Obtaining clearance for a foreign investment proposal from the Australian Competition and Consumer Commission (ACCC) normally means that it will not otherwise be opposed on competition grounds. But there is no guarantee…
Even where the ACCC has cleared a transaction on the basis that it is unlikely to have the effect of substantially lessening competition in a market in Australia, the Treasurer on the advice of the Foreign Investment Review Board (FIRB) may still take into account competition concerns in determining whether the transaction passes the “national interest” test of the foreign investment regime.
For example, the Treasurer recently blocked the proposed acquisition of GrainCorp by the world’s largest agricultural trader and processor Archer Daniels Midland (ADM) of the USA – despite the acquisition having received ACCC clearance. The transaction attracted wide-spread grower opposition due to concerns that it would impede growers’ ability to access GrainCorp’s extensive grain storage, transport and port terminal network.
The Treasurer concluded that it was not the “right time” for a foreign ownership of these key Australian assets as competition in this industry was still just emerging. The underlying concern appeared to be that a foreign owner’s commercial incentives may be less aligned with the interests of Australian growers (than an Australian owner’s) and as a result, there may be a greater risk that the infrastructure would be operated by ADM in a manner inconsistent with the growers’ interests in having non-discriminatory access to it at competitive prices.
In contrast, the ACCC concluded that there is unlikely to be any material change in the merged entity’s ability or incentive to foreclose access to its supply chain services that would give rise to a substantial lessening of competition as the transaction would only result in a transfer of ownership without providing the merged entity with any increased market power.
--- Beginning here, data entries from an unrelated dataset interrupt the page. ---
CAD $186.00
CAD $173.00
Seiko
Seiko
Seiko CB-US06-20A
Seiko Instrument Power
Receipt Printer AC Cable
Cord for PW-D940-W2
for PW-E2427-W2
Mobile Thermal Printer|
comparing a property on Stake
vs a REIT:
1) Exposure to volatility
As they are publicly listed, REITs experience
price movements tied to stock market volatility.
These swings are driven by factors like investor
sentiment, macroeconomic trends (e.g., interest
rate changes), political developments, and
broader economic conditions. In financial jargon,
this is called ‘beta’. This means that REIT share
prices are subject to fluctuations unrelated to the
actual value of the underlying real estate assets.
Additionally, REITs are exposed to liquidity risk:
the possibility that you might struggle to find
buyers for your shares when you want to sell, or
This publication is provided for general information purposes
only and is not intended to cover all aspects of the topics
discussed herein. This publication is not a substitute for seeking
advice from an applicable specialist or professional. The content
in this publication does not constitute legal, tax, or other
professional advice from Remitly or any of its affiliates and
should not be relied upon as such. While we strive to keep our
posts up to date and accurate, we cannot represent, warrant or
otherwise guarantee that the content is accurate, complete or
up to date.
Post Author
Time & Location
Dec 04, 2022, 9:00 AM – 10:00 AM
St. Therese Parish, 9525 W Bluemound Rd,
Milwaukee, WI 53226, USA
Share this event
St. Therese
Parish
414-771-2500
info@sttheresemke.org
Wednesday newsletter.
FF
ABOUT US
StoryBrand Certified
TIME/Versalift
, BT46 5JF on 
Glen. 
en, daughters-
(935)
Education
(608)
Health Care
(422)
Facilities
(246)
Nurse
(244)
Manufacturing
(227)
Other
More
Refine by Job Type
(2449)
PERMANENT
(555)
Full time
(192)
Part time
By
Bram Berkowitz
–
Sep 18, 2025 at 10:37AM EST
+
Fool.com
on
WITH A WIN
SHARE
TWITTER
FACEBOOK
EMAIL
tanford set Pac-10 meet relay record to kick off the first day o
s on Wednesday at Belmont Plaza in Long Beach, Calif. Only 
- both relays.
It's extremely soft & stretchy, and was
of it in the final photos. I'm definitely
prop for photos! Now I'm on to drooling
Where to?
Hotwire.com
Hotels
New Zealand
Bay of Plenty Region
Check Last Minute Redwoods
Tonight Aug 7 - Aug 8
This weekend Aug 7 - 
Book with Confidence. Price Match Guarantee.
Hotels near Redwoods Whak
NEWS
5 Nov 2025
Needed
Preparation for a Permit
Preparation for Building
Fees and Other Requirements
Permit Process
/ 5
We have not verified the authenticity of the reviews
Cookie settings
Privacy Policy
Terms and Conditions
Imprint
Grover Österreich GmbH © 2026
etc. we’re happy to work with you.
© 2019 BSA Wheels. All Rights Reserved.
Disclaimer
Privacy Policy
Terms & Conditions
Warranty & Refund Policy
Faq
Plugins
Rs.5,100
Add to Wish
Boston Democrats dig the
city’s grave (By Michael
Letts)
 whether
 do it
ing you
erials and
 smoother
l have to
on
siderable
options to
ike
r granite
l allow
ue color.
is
The ADM/GrainCorp matter highlights that the “national interest” test sets a much lower threshold for the Treasurer to oppose a transaction on competition grounds than the ACCC’s “substantial lessening of competition” test. The term “national interest” is not defined in the foreign investment legislation and the Treasurer has very wide discretion in applying the test in a particular set of circumstances.
The Government’s Foreign Investment Policy contains some guidance about its approach in assessing competition issues raised by a foreign investment proposal. The Policy states that the Government “favours diversity of ownership within Australian industries and sectors to promote healthy competition” and that it will consider whether a proposed investment:
- “may result in an investor gaining control over market pricing and production of a good or service in Australia”; and
- has an impact on “the make-up of the relevant global industry, particularly where concentration could lead to distortions to competitive market outcomes.”
The Policy is too sketchy to allow parties to predict with any certainty whether or not the Treasurer may seek to oppose a transaction on competition grounds in any given circumstances.
Shell’s pending bid for the BG Group may be another opportunity for the Treasurer to voice his concerns about the competitive effects of a proposed transaction in the context of a foreign investment review. The bid comes at a time when there is wide-spread concern about the prices and the availability of gas in eastern Australia which resulted in a Government-initiated inquiry into the east coast gas market by the ACCC. Both, Shell and BG Group have interests in up- and downstream gas operations on the east coast of Australia.
Should the ACCC conclude that the bid is not likely to result in a substantial lessening of competition in any relevant domestic gas market, the Treasurer could – potentially – still oppose it on competition concerns in view of the broader community concerns about gas supply and pricing in eastern Australia. The regulatory processes are ongoing in Australia and it remains to be seen what the outcome will be.
Foreign investors who are contemplating an acquisition in Australia which could face wide-spread stakeholder opposition based on its competitive effects in Australia should ensure that any potential competition concerns are appropriately addressed in the submissions to and any direct engagement with the FIRB. Stakeholder briefings about the investor’s future intentions at an early stage of the process may assist to dispel any misconceived competition concerns which may exist amongst stakeholders.